# Something incredebly intresting



## PrivyCheese (Mar 9, 2011)

I was doing some work in a church today, in front of the church runs a street literally paved with glass. Back in the late sixties/ early seventies the city of Baltimore experimented with mixing bits of glass with asphalt. I enclosed some pictures of the shards of glass in the street. I found one piece that showed some embosseing. 

   I was wondering do any of you remember somewhere in your city they may have tried this. As a young boy I remember many streets like this. Now I believe its the last one left. The actual section of street is only ablout a 1/4 mile long. 

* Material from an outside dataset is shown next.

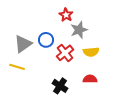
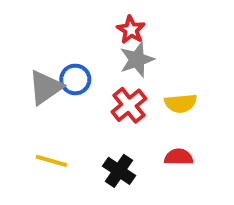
gray star: (79, 30) -> (137, 60), moved
blue circle: (46, 40) -> (75, 79), moved
yellow line: (17, 67) -> (51, 161), moved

   You know there had to be something in there that was a keeper!

   Here is the church


----------



## PrivyCheese (Mar 9, 2011)

A close up shot of the glass/asphalt


----------



## PrivyCheese (Mar 9, 2011)

another


----------



## PrivyCheese (Mar 9, 2011)

another...notice the embosseing...might be hard to see ...I'll try


----------



## PrivyCheese (Mar 9, 2011)

a shot of the street


----------



## PrivyCheese (Mar 9, 2011)

I akso took some shots of some great houses here in the city.


----------



## PrivyCheese (Mar 9, 2011)

^


----------



## old.s.bottles (Mar 9, 2011)

Its not the last street like that, Ive seen it before in an abandoned development area. It isn't quite as pretty as that tho.


----------



## PrivyCheese (Mar 9, 2011)

I was referring to the fact that its one of the last in this city, thats why I asked if it had been done in anyone else's. I guess it isnt as interesting as I thought.


----------



## cobaltbot (Mar 9, 2011)

I saw a asphalt walking path down in the Montego Bay area of Ocean City that had lots of glass in it and was quite pretty to look at.


----------



## Plumbata (Mar 9, 2011)

Glassphalt, nice... [8D]

 Never heard of or seen such a thing, thanks for the interesting info and pictures!


----------



## JOETHECROW (Mar 10, 2011)

I've heard of, but not seen this done,...(also old tires)...I think it's pretty cool. I like this one. Could you tell what it was?


----------



## sandchip (Mar 10, 2011)

Way cool!  Great masonry and stonework in those old buildings too.


----------



## rraack (Mar 10, 2011)

There is a church, The Kirtland Temple, in Kirtland, OH just east of Cleveland that has old china, ceramics and old glass as part of it's external structure. I'll try to remember to photograph it if I'm out that way. The members of the Church collected broken dishes and glass to be put in the plaster so that the temple would be more beautiful. When the temple was finished, the plaster on the outside of the temple sparkled when the sun shone upon it.


----------



## PrivyCheese (Mar 10, 2011)

Joe, couldnt make out what the embosseing read. I was there the day before and the sun was out. It gave the street a "sparkle" effect. Pretty cool. I stood there looking for what seemed a half hour or so. Most pieces were really small. There were some bigger then a quater but no embosseing. But you know there had to be some good bottles in there. Heck people are pulling some good ones out of the recycle bin these days. No telling what went in there back in the late seventies.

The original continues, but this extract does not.